The most troubling conceit of Outsider art is its perceived presence of some special truth. The insidious subtext is that art-school trained artists are not the real thing—just maybe you wasted a lot of money on your education as an artist. (I have a New York friend who once proposed to me teaching a workshop on Outsider art.)
Lastly, we do not know what Darger thought about his work as art
and how he would have felt about his recent canonization. Remember, his work
came to the attention of the art world after his death, and then only by
accident. I can imagine an interview with him: Interviewer: "What do you
think of the success of you work?" Darger: "What's the question again?"
--Corey Postiglione
Better Weimaraner Lays an Egg
The "Spring Chicken Show" at the Better Weimaraner Gallery exemplifies the word "foul" indeed. Viewing Tamara Staples's unexceptional photographs of the prized attractions of poultry shows, and Melissa Schubeck's cartoonish ceramic chicken and planet creations is almost enough cause for one to cancel future visits to this new Wicker Park storefront gallery.

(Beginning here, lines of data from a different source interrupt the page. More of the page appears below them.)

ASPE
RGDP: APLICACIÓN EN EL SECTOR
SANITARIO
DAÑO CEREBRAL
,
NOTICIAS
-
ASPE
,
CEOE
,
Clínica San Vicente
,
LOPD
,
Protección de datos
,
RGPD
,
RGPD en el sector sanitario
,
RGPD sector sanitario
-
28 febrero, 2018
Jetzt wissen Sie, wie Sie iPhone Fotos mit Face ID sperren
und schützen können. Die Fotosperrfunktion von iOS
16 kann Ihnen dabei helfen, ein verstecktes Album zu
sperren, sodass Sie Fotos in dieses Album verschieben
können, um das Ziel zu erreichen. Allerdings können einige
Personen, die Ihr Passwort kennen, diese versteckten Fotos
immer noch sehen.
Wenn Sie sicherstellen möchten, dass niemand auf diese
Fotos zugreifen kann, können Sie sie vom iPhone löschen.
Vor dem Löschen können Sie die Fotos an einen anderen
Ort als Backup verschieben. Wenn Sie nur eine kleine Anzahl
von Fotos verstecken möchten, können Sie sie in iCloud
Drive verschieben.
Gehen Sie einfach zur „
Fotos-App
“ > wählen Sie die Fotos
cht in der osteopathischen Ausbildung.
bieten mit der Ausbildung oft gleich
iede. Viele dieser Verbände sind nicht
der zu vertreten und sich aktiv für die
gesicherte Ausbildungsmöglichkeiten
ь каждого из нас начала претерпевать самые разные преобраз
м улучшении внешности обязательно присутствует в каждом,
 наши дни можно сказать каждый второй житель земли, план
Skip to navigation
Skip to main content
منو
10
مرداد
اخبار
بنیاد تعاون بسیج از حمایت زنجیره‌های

If freshness of ideas, substance, etc., is to be implied by the show's title, then visual and conceptual salmonella is certainly rampant in this offering. Staples's color Ilfochrome prints are portraits of specific breeds of hens and roosters whose exotic plumage inspires the name of each breed. But looking at the "Barred Plymouth Rock" or the "Red Pyle Old English" is about as exciting as viewing mallard prints on wallpaper. Any sense of playful kitsch, irony, symbolism, or anthropomorphism that might occur in these supposedly glamorous treatments of her lowly subjects is missed by Staples. Her photographs are too nice and pleasant, leaving a vacuous purpose that cannot be filled by the puffed chest of her strutting subjects.

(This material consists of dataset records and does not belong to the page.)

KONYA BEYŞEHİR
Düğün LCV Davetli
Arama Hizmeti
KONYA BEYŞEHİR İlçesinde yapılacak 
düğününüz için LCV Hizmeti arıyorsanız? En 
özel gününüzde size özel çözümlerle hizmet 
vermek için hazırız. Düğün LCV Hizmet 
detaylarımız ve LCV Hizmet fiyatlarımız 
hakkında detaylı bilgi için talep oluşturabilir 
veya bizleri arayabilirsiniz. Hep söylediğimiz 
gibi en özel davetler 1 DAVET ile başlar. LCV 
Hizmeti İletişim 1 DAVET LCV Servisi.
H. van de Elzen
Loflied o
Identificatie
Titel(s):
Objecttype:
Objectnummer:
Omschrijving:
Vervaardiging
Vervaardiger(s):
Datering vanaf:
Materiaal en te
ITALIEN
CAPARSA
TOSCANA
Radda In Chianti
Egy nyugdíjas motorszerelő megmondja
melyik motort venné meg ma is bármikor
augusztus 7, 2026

Schubeck's lumpy, white ceramic chickens, and piles of earth-toned
glazed planets, could set the debate between crafts and the fine arts back
fifty years. Her crude, pinched chickens sit atop crusty planets, making
a none-too-subtle reference to the mythical cycle of creation. But the weakness
of the symbolism is only underscored by shameless craftsmanship, whose child-like
simplicity yields little youthful wonder. One is left with the feeling this
"Chicken Show" should have its head chopped off and its carcass thrown back
on the recycling heap of artists and curators who have yet to develop their
taste buds. –John Brunetti
Yeah, but...
So let me get this straight: an art critic went to a gallery named "Better Weimaraner" to see "The Spring Chicken Show" and found sculpture that was "cartoonish," "crude," and short on craftsmanship, and photographs lacking "playful kitsch, irony, symbolism, or anthropomorphism." Hello? What was he expecting?
The current scene includes art being made at all levels of craftsmanship and conceptualization. There's art worthy of Ph.D. programs, and art inspired by comic books. It doesn't make any sense to use one standard for all. This show was light, whimsical, and amusing. I also thought the obsessiveness of both artists' work was interesting. I also think Brunetti misses each artist's point. Staples doesn't try for any of the things he suggests. She was just fascinated by the act of photographing chickens—and some of that fascination comes through, in the way the chickens seem animated and about to move, and in the diversity of poses and markings. Sometimes art just helps us look at the world, or some tiny part of it, with greater care. I didn't even know about "show chickens" before seeing this show. Schubeck's fantasy installations suggest a creation fable too cuckoo not to seem appealing; the chicken came before the egg, giving birth to the whole universe; her eggs are the planets. (My review in the April 27 Chicago Reader goes on a bit longer on this.)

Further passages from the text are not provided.